I was craving something sweet last night, so I made an Oreo cream pie. I tried to make it a little bit healthier with 1% milk and lite Cool Whip. I must say, it tastes exactly the same as the full fat version. At least I’m still making these smart substitutes!!! I kind of screwed myself this past week by not buying enough decent food last time we were at the grocery store. I’m out of healthy things to eat and also out of money until pay day on Friday. I really need to make sure to buy enough food to get me thru from now on.
I’m also promising to buy myself Wii Fit this pay day for my Wii. I love playing Wii, so maybe Wii Fit will cure some of my laziness with the working out thing. I’ve never played with the Wii Fit, but lots of people seem to like it. If anyone has any info or advice about it, I’d love to hear it!
In other news, spent today at the pool with the future hubby and my best friend. Worked on my tan, sunburned my face…but I’m not in near as bad shape as my poor pale Irish fiancee. He’s passed out on the couch nursing his sunburned arms, legs, shoulders and chest. I tried to get him to wear my sun screen. He wouldn’t listen!!! We did actually get to have a nice dinner – stuffed shells with meat sauce and garlic bread. Now my world’s noisiest dishwasher is cleaning up the aftermath while my world’s noisiest washing machine cleans his clothes. Too bad it’s our only night off together and he’s unconscious. Go figure.

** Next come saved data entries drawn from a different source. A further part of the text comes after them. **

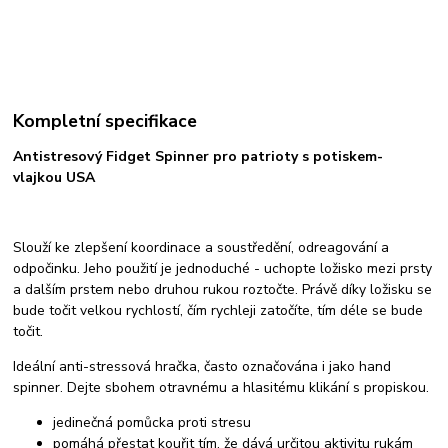
Kompletní specifikace
Antistresový Fidget Spinner pro patrioty s potiskem-
vlajkou USA
Slouží ke zlepšení koordinace a soustředění, odreagování a
odpočinku. Jeho použití je jednoduché - uchopte ložisko mezi prsty
a dalším prstem nebo druhou rukou roztočte. Právě díky ložisku se
bude točit velkou rychlostí, čím rychleji zatočíte, tím déle se bude
točit.
Ideální anti-stressová hračka, často označována i jako hand
spinner. Dejte sbohem otravnému a hlasitému klikání s propiskou.
jedinečná pomůcka proti stresu
pomáhá přestat kouřit tím, že dává určitou aktivitu rukám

June 6, 2011 § Leave a comment
Yesterday was the 2nd weigh-in on this particular weight loss journey. I expected a gain after eating rather piggish at two different events/parties this past week. I also hardly worked out because it’s been killing my knees (hoping that someday stops).
Despite all these factors, I managed to lose 0.6 pounds. Not a huge loss, but it’s still a loss. As for that I can’t really complain.
I just wish I wasn’t so hungry all the time when I actually stuck to the plan. I try to eat fiber and protein and drink lots of water to feel more full, but it isn’t working. Ugh.
Let’s see what this week brings.
June 1, 2011 § 1 Comment
After a really bad eating day Monday and forgetting to eat for the majority of yesterday, I’m getting back on track today. I went to the gym and got some cardio in (after a good breakfast of course) and have tracked all food and activity today so far.
I was kind of bummed because the shorts I wanted to wear tonight are way too small, but instead of pigging out like I would normally do to make myself feel better, I’m going to try to make fitting into them this summer a goal. Well, they’re not way to small — they’re like one size too small. Maybe being able to wear them by the 4th of July is a reasonable goal?
We went grocery shopping last night and didn’t buy any junk food. Lots of fruit and fresh veggies. Cereal, yogurt, whole grain bread, turkey sausage, blah blah blah. We did got to the Olive Garden for dinner last night but I made sure to only eat half of my meal and save the other half for lunch today. Usually I gorge myself and grossly overeat there, but I didn’t! Hooray for non-scale victories.
Tonight, my best girl and I are headed to Cirque de Soleil TOTEM. I’ve never seen Cirque so I’m super excited. She’s making us some sort of yummy dinner first, she’s an awesome cook, can’t wait.